Não foi este, porém, o entendimento que preponderou no Supremo Tribunal Federal, no recente julgamento realizado no mês de agosto. O voto vencedor do ministro Alexandre de Moraes, por linhas tortas, entendeu que a finalidade da contribuição é mais ampla do que a mera recomposição dos expurgos inflacionários: presta-se à preservação do direito social dos trabalhadores e, portanto, a contribuição poderia permanecer em vigor. O relator, ministro Marco Aurélio Mello, havia votado pela inconstitucionalidade da cobrança, mas restou vencido.
No entanto, em pouco tempo, o Supremo haverá de enfrentar uma outra tese, em que se contesta a validade da cobrança da contribuição não pelo cumprimento de finalidade, mas pela incompatibilidade da base de cálculo escolhida com o texto constitucional.
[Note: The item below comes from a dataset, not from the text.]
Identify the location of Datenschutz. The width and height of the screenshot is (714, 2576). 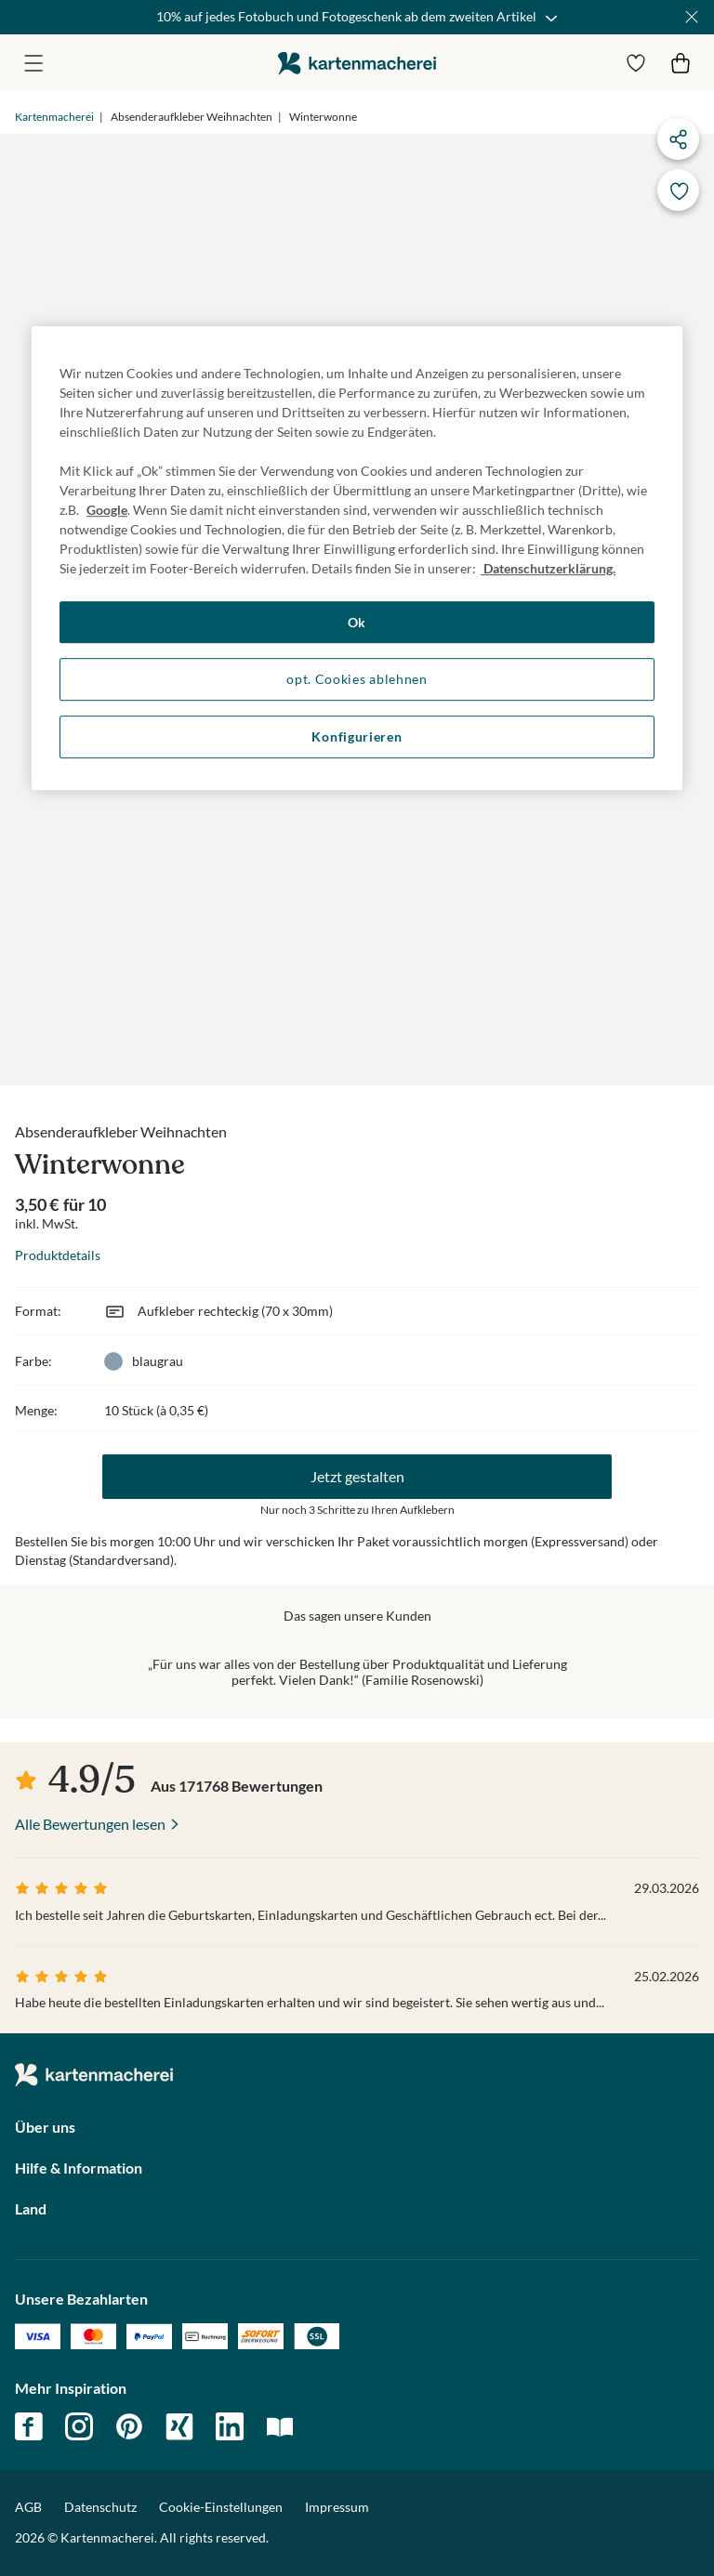
(100, 2507).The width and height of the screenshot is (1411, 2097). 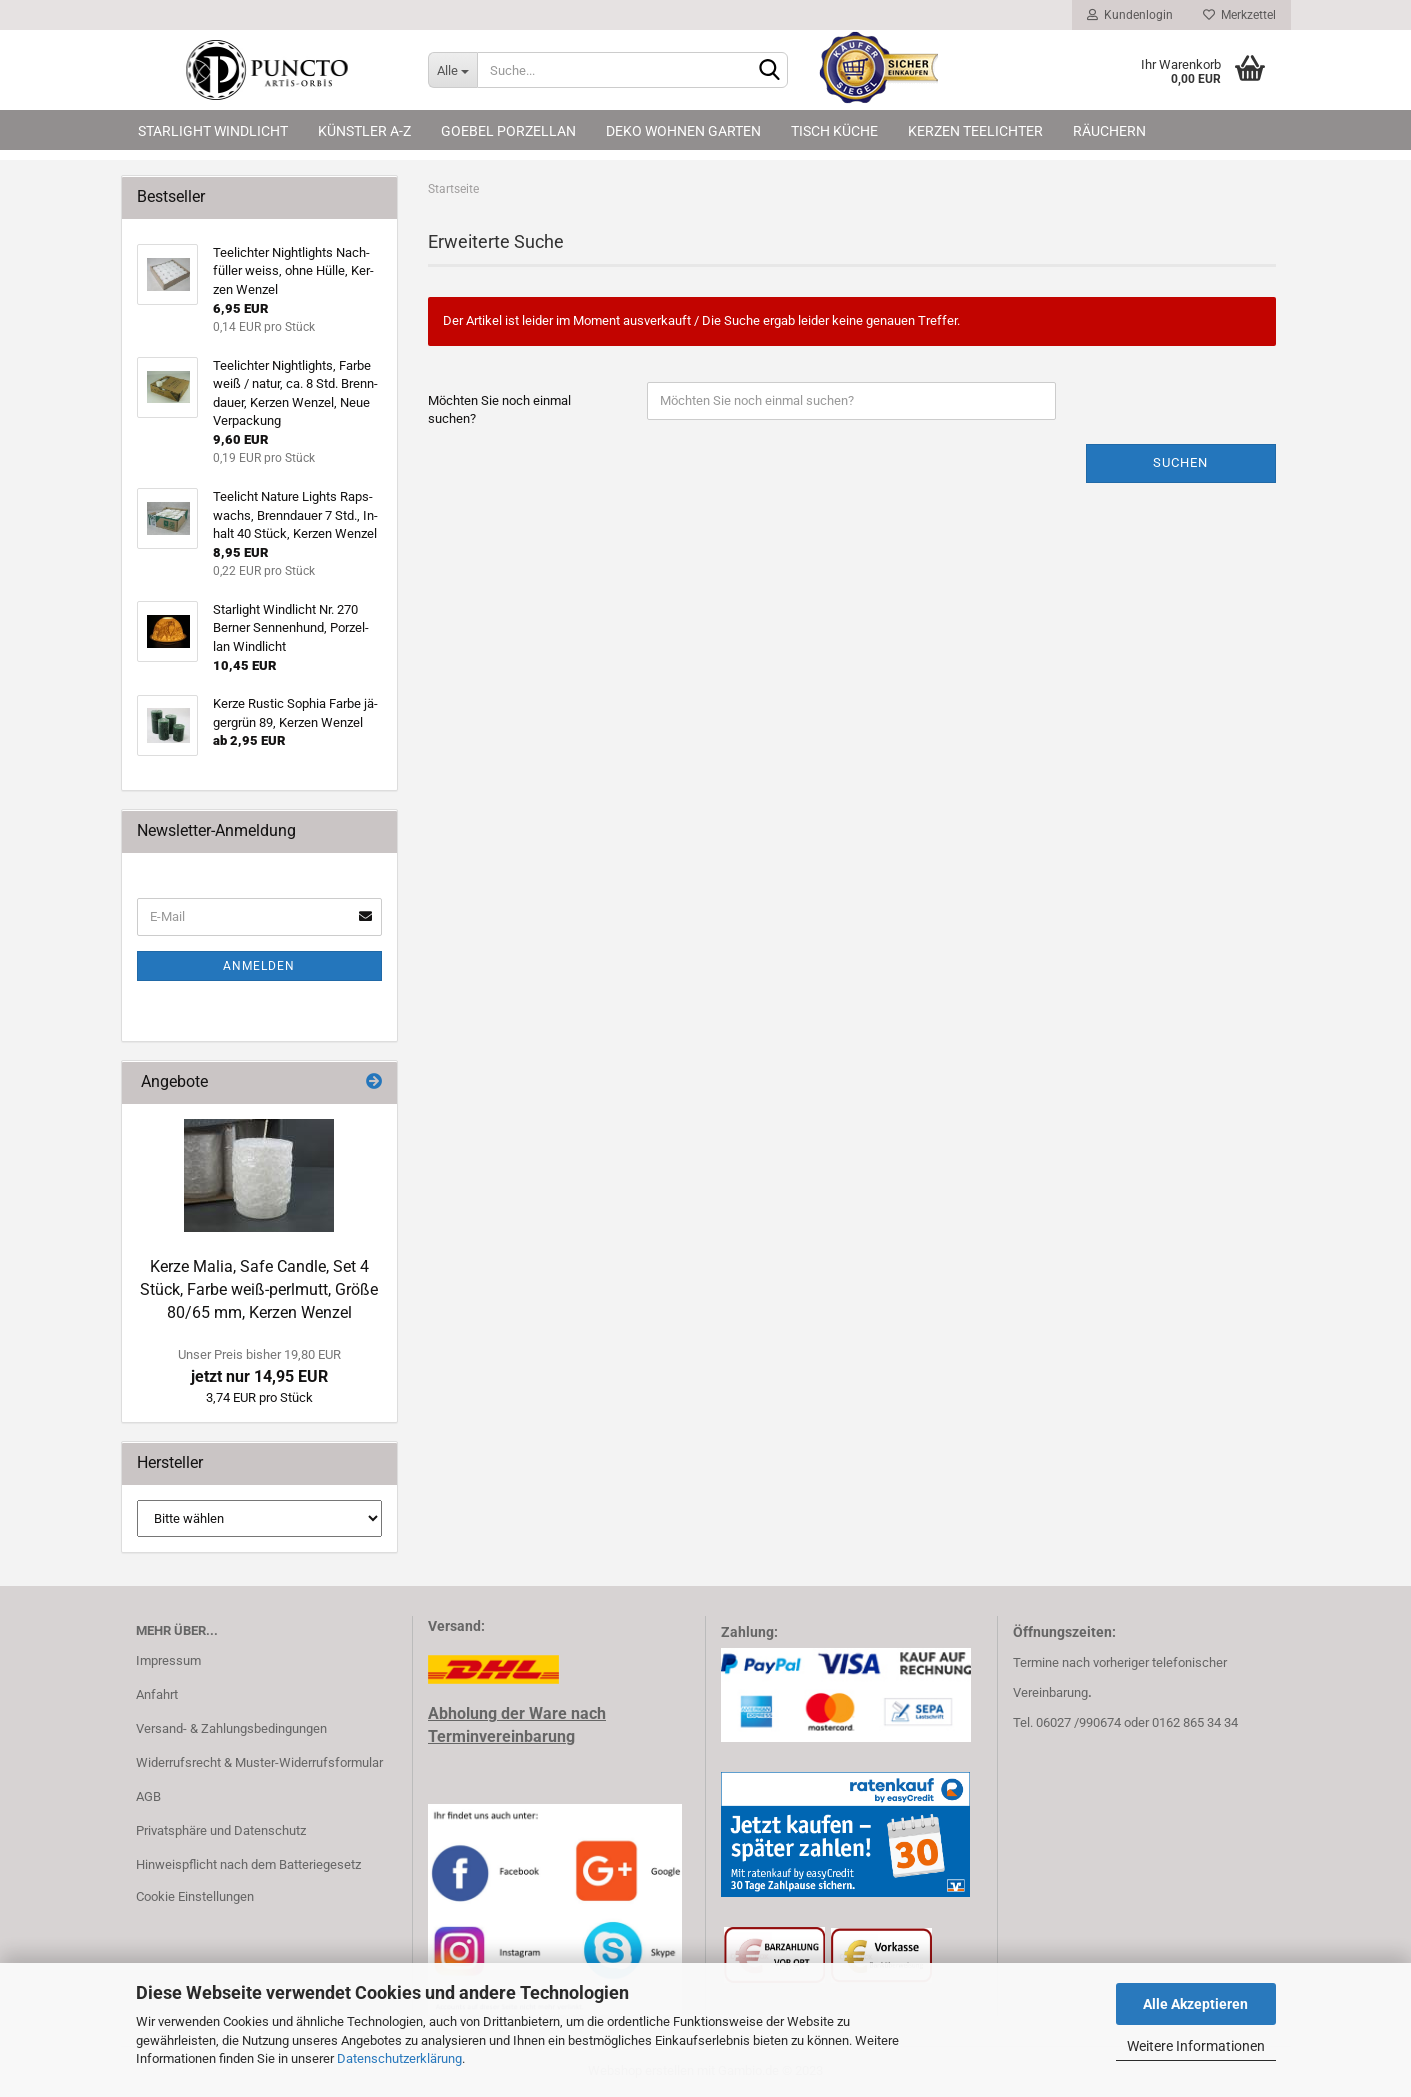 I want to click on Weitere Informationen, so click(x=1196, y=2046).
Atualmente, há recursos extraordinários para serem julgados, em sede de repercussão geral, que questionam a base de cálculo de outras contribuições – a exemplo do Sebrae e do Incra. Estes mesmos questionamentos devem se estender, em breve, à contribuição adicional do FGTS.
O argumento por trás da tese é o de que a base de cálculo da contribuição instituída em 2001 – que corresponde ao valor de “todos os depósitos devidos, referentes ao FGTS, durante a vigência do contrato de trabalho” – não se enquadra em nenhuma das hipóteses previstas na Constituição.
A explicação para a incompatibilidade está em que, à época da promulgação da Lei Complementar 110/2001, as possíveis bases de cálculo das contribuições não estavam indicadas no texto constitucional e, portanto, não havia impedimento para que a base de cálculo prevista para a contribuição adicional do FTGS fosse o valor dos depósitos devidos na vigência do contrato de trabalho. As amarras para as bases de cálculo das contribuições sociais gerais vieram meses depois da criação do tributo, com a Emenda Constitucional 33/2001, a pretexto, sobretudo, de pôr fim à insegurança jurídica que permeava a criação de novas contribuições.
O artigo 149, na redação dada pela emenda constitucional, indica que as bases de cálculo das contribuições sociais gerais com alíquotas apenas podem ser: o faturamento; a receita bruta; o valor da operação; ou o valor aduaneiro. Notadamente, o valor dos depósitos do FGTS devidos na vigência do contrato de trabalho não se enquadra em nenhuma destas bases de cálculo. Após a emenda constitucional – que revoga a norma tributária –, não mais haveria fundamento para a manutenção da contribuição adicional do FGTS.
Considerando que a questão não tarda a subir para o Supremo Tribunal Federal, podemos dizer que a contribuição adicional do FGTS estará em pauta por mais um bom tempo. A discussão ainda não chegou ao fim. Ainda há esperança de que a exigência fiscal seja declarada inconstitucional. A conferir se, na próxima oportunidade em que for instada a se manifestar, a decisão da suprema corte respeitará a limitação das possíveis bases de cálculo idealizada pelo constituinte derivado, tal como se espera.
Matheus Monteiro Morosini é advogado e presidente do Instituto de Direito Tributário do Paraná. João Ricardo Clève Kravetz é graduando em Direito e em Ciências Contábeis.